Продольные ладно. Продольные могли по глупости. Или из-за утраты существенных понятий. С Продольным он разберется. Но ведь Продольный был способен и уловить нечто в атмосфере. Почувствовать неуважение к Шеврикуке тех, на кого он, Продольный, и ровня ему взирали снизу, верхнюю губу приоткрыв. А потому и позволить себе дерзость: намекнуть на увлечения Шеврикуки и даже пригрозить не только ему самому, но и якобы любезному Шеврикуке привидению. За это и за оскорбление барышни, пусть и небезупречной, будут пересчитаны все белые и синие полосы тельняшки прохиндея!

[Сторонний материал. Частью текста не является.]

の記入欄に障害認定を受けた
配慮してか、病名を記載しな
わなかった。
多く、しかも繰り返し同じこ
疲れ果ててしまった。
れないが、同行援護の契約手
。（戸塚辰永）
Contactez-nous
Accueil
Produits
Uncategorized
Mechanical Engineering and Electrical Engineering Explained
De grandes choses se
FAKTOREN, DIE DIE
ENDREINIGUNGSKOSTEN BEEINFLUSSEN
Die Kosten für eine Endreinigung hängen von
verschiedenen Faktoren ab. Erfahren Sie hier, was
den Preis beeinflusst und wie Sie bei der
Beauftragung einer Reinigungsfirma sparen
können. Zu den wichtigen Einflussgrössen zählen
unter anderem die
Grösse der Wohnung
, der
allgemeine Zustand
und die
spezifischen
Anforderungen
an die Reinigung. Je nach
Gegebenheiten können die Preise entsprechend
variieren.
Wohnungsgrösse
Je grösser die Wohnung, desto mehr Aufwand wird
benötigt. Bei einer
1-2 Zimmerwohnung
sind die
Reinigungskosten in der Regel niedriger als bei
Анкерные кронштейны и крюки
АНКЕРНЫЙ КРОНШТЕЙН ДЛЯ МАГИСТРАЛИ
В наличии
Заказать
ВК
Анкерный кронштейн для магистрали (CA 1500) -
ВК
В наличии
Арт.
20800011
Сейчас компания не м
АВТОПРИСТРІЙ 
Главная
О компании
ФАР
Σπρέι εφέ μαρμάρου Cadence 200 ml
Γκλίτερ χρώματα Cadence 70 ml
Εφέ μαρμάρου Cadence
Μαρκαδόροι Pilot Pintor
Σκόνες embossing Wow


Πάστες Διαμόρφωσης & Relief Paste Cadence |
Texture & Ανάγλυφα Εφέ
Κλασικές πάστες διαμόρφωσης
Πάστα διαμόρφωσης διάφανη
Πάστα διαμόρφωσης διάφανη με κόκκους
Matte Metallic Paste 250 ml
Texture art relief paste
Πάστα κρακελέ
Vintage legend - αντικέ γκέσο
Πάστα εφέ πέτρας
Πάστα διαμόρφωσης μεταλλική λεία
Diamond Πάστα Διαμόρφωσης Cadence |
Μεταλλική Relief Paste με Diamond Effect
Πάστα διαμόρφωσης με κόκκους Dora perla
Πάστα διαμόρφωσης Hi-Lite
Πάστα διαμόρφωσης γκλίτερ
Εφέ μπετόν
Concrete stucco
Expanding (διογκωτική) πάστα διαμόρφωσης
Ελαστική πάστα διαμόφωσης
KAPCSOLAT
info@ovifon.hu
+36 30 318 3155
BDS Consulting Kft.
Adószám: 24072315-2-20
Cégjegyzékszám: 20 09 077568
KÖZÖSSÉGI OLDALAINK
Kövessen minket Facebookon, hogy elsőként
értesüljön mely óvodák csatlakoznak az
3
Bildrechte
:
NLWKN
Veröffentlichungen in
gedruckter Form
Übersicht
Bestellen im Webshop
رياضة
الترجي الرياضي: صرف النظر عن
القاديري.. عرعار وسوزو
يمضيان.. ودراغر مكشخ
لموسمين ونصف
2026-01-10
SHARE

Но явление бритоголового, перед которым Продольный явно лебезил, должно было озадачить Шеврикуку. Не специальный ли этот дядя? И не специальный ли унитаз был вставлен в сюжет происшествия? И не нарочно ли унитаз назначили именно Радлугину? Вспомнилось Шеврикуке обстоятельство шестилетней давности и прежде не разъясненной. Когда Радлугин сначала назначил себя Старшим по подъезду, а потом и уговорил четырех несмирных ветеранов, единственно явившихся на собрание представлять население, избрать его Старшим («Да что Старшим! Верховным по подъезду!»), он в сражениях под знаменами неутомимого Егора одержал немало побед. В частности, вынудил пожилого чиновника Фруктова с шестого этажа произвести от страха и унижений расчеты с жизнью. Фруктов был тихий добряк, чиновник – совершенный, от движений бровей начальства взмокал на службе в усердиях. Но в общество трезвости вступать отказался. Ревнитель Радлугин с десяток писем отправил куда надо, с приложением фотографий, на них – стаканы, рюмки, сосуды и рядом Фруктов в разных видах и разных степенях веселия или тоски. Коли б не кампания, Фруктова бы мирно пожурили. И коли бы пришла одна бумага, ее бы куда-нибудь засунули. Или разорвали. А тут их десяток, и автор – зверь. И был дан Фруктову разговор со швырянием фотографий на стол, после чего робкий чиновник наелся таблеток и не проснулся. В прощальном письме Фруктов укорял Радлугина, чего он, мол, так осерчал на него, и ставил под сомнение фотографии. Пил он один, перед ужином для поднятия аппетита, и не чертики же его снимали, до чертиков он не напивался. Вопрос о чертиках не стали обсуждать, за Радлугиным стояла государственная правда. И вот теперь Шеврикуке пришло в голову: чертики чертиками, а не какой-нибудь невидимый Продольный обслуживал тогда Радлугина фотографом? И это в его, Шеврикуки, суверенном подъезде!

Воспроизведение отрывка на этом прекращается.